Action item: Could you repeat, word for word, only the lines from the one containing "Outline whatever counts" through the final line of the records below?

Material for this task:
--

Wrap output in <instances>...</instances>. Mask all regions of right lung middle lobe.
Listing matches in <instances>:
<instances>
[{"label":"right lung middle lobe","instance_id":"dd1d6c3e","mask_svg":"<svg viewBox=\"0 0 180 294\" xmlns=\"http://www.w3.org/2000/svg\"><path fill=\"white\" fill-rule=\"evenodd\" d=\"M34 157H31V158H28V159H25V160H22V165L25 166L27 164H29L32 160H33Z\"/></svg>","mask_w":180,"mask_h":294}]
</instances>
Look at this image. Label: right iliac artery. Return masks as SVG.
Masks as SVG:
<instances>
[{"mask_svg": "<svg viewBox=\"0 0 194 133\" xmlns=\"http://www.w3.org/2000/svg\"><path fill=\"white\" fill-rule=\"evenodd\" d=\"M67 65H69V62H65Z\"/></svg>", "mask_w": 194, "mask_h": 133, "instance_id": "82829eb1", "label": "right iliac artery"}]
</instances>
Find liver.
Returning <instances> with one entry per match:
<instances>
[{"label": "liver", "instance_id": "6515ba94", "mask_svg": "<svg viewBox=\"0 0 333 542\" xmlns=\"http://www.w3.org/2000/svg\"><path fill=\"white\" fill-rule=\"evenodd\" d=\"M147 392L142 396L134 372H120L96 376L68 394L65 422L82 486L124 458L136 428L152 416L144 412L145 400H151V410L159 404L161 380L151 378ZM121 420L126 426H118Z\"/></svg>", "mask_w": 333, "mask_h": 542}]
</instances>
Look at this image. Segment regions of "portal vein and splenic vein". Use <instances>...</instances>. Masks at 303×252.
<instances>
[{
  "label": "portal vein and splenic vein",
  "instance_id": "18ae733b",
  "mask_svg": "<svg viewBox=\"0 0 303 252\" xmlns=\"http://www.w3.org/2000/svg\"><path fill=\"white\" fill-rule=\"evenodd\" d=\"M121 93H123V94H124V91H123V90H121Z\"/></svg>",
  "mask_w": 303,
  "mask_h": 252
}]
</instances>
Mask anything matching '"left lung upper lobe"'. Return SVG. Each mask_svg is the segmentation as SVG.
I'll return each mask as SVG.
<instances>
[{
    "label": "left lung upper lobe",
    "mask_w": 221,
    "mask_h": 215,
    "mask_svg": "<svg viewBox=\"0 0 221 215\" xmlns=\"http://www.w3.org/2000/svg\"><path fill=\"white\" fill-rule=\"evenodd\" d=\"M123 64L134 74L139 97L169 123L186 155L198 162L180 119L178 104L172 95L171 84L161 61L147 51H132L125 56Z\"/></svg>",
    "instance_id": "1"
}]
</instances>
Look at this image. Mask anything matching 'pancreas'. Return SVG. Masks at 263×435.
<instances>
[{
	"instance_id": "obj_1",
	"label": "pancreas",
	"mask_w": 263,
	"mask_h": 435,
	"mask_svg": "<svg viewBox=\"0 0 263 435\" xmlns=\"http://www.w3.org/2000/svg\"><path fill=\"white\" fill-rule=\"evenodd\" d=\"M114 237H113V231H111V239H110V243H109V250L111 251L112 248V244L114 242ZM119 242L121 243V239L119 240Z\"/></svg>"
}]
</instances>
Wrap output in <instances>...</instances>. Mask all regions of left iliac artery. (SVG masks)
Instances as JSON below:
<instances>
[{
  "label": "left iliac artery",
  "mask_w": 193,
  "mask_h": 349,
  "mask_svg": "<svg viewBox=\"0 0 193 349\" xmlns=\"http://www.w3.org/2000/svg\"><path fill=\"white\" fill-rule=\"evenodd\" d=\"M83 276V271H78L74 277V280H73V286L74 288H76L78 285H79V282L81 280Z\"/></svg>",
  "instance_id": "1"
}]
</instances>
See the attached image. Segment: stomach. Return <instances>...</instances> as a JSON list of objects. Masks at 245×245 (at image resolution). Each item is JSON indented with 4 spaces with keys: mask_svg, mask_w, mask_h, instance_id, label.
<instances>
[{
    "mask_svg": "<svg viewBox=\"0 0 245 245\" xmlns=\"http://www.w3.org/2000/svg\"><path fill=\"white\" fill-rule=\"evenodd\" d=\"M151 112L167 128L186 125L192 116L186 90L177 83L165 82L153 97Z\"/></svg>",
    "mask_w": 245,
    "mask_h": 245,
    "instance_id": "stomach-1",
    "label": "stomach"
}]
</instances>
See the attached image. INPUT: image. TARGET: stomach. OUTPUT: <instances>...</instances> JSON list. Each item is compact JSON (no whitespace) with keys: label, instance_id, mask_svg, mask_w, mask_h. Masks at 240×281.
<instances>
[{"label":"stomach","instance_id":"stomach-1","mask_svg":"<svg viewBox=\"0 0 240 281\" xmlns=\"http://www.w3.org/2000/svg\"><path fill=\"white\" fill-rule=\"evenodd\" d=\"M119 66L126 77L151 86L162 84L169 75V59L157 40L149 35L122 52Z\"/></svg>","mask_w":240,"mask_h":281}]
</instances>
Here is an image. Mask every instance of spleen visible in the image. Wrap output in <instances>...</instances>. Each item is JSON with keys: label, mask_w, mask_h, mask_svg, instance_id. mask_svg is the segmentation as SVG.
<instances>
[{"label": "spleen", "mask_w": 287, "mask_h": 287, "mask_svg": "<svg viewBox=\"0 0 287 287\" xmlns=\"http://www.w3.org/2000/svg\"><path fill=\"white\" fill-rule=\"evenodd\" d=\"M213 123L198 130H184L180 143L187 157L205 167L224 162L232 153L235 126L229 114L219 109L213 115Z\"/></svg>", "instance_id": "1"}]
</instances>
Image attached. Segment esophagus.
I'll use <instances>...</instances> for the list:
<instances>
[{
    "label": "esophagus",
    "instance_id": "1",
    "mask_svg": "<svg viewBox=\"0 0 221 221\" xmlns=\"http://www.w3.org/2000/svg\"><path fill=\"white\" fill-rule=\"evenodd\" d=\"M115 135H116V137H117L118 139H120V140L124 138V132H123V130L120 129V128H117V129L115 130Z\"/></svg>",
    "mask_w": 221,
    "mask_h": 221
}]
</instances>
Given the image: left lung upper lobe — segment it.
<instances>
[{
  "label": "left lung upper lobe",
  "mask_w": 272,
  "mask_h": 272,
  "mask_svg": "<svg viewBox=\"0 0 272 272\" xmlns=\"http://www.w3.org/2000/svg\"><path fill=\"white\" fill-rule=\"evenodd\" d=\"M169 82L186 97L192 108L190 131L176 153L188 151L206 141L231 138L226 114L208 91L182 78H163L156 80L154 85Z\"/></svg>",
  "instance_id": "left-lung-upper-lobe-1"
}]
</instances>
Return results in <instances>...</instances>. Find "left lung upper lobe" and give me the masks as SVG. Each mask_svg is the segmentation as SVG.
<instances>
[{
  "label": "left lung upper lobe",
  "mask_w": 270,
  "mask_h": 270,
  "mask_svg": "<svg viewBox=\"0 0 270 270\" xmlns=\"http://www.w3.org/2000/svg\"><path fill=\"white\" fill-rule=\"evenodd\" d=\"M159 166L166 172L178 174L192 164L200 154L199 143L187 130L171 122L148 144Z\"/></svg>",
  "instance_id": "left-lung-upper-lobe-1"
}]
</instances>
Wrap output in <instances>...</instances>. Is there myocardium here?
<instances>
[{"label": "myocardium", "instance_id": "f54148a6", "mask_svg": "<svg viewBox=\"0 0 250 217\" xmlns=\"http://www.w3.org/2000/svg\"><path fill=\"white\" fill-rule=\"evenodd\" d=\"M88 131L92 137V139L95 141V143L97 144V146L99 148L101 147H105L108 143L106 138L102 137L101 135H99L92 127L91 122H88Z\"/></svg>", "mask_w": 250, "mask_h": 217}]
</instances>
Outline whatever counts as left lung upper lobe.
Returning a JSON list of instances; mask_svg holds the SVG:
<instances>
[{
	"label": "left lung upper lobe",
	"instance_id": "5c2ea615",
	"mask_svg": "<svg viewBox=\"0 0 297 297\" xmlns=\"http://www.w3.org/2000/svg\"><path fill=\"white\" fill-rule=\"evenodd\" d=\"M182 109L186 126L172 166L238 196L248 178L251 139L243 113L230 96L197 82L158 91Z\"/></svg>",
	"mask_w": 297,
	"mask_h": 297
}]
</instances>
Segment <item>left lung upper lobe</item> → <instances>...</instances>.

--

Finished exercise:
Outline whatever counts as left lung upper lobe.
Returning a JSON list of instances; mask_svg holds the SVG:
<instances>
[{
	"label": "left lung upper lobe",
	"instance_id": "5c2ea615",
	"mask_svg": "<svg viewBox=\"0 0 297 297\" xmlns=\"http://www.w3.org/2000/svg\"><path fill=\"white\" fill-rule=\"evenodd\" d=\"M182 109L186 126L172 166L238 196L248 178L251 139L243 113L230 96L197 82L158 91Z\"/></svg>",
	"mask_w": 297,
	"mask_h": 297
}]
</instances>
Segment <item>left lung upper lobe</item> → <instances>...</instances>.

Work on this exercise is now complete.